- Barbara Puruntatameri
- Betty Chimney & Raylene Walatinna
- Dino Wilson
- Janice Stanley
- Michelle Lewis
- Stanley Douglas
- Yimula Munuŋgurr
SUPPORTING THE WORK OF EMERGING ARTISTS is the core of our annual Rising Stars exhibition, some of whom were represented in the Salon des Refuses 2018. This year we are pleased to present new work by artists from the Tiwi Islands, APY Lands and Arnhem Land.
Collaborative works by mother and daughter Betty Chimney and Raylene Walatinna mark out the rugged and stoic country of Indulkana. Also showing are young artists Michelle Lewis and Janice Stanley from Ernabella, Tiwi artists Barbara Puruntatameri and Dino Wilson from Jilamara Arts, Stanley Douglas from Tjala Arts and hollow logs by Yimula Munuŋgurr from Buku-Larrnggay Mulka.
MICHELLE LEWIS began painting in 2017 and has already developed an individual style based around her father’s country at Makiri, east of Ernabella that is tjala tjukurpa (honey ant dreaming).
When Michelle created her work, ngayuku mamku ngura ini Makiri (my father’s country, a place called Makiri), she was thinking of Makiri and how the tjala (honeyants) tunnel though the sandy soil. She also pondered the waterholes, the assemblages of trees and shrubs and the country that is “quiet” (empty).

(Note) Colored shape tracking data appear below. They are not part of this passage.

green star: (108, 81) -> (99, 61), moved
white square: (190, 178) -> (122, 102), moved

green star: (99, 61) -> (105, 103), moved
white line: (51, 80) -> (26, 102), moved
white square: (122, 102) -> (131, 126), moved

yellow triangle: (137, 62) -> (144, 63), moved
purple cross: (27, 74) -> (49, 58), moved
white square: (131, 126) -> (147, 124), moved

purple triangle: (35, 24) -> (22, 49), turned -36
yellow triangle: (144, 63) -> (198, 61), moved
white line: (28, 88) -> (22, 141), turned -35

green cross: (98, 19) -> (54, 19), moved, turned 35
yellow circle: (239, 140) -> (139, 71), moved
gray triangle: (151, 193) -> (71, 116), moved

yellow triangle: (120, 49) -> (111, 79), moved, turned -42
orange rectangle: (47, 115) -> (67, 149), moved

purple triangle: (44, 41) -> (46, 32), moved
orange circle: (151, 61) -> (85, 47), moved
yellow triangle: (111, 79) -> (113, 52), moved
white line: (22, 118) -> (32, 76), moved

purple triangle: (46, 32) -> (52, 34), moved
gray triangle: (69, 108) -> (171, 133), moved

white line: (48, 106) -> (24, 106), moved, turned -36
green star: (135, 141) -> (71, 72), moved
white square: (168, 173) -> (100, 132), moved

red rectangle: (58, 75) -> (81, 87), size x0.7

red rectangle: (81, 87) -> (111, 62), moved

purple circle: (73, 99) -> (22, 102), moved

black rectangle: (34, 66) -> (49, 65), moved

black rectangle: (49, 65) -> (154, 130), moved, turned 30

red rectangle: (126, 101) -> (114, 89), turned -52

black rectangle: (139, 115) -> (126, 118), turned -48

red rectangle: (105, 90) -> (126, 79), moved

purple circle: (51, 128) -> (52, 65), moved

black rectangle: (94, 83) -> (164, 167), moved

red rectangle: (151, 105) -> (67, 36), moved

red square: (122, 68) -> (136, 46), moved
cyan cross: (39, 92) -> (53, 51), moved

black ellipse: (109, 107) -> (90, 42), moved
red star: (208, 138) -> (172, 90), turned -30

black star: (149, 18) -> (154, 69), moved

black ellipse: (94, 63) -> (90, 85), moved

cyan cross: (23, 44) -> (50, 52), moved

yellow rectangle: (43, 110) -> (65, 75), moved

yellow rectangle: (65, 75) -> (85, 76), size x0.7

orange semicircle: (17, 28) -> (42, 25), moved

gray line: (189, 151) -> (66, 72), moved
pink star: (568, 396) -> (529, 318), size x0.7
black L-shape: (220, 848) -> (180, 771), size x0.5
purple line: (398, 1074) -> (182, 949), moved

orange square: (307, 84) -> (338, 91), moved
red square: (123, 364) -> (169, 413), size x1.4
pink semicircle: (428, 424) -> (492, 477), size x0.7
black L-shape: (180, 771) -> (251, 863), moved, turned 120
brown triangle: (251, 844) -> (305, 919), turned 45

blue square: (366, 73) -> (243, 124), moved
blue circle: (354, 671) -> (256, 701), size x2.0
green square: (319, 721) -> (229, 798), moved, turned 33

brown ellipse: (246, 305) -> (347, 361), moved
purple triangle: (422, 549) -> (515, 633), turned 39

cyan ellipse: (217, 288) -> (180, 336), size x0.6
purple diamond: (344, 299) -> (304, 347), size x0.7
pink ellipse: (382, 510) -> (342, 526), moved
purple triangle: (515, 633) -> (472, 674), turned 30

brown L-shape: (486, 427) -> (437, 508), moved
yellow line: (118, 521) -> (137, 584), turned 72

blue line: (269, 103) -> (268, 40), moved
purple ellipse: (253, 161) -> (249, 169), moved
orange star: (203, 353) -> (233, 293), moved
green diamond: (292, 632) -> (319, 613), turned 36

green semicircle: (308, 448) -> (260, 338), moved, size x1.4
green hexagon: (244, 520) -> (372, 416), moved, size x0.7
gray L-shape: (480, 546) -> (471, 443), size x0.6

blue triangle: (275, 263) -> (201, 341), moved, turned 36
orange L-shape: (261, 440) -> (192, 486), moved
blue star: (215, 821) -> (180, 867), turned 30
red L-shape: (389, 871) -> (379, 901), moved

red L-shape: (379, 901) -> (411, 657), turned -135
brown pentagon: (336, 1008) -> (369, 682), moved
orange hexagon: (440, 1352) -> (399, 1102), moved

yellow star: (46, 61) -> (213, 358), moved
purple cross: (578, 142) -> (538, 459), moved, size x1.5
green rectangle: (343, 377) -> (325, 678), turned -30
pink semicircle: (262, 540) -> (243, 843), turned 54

Michelle’s father is Adrian Intjalki, a master punu (wood) maker and her mother Atipalku Intjalki is a senior painter in the Ernabella painting studio; sisters Langaliki and Lyntte Lewis are also accomplished artists. This artistic lineage is evident in the confidence Michelle has shown in her work and in the application of paint.
Also featuring in this year’s Rising Stars are the stunning larrkitj by Yimula Munuŋgurr from Buku-Larrnggay Mulka in East Arnhem Land.
The cross hatching grid pattern is the sacred design for the freshwaters of the Djapu clan at their homeland Wandawuy, now an outstation about 150 kilometres south of Yirrkala and inland from Blue Mud Bay.
The grid refers to the landscape of Wandawuy – a network of billabongs surrounded by ridges and high banks. On one level, its structure is also a reference to woven fish traps. Ancestral Hunters set a trap here to snare Mäna the Ancestral Shark, to no avail. The powers and physical strength of the Shark overcome the efforts of mere mortals. Mäna’s ire and thrashing tail smash the trap and muddy the water.
They witness however the strength of Mäna and sing his actions, the thrashing of his tail and the muddying or contamination of the water. The black lines refer to the trap and the coloured verticals refer to the differing states of the freshwater – the source of Djapu soul.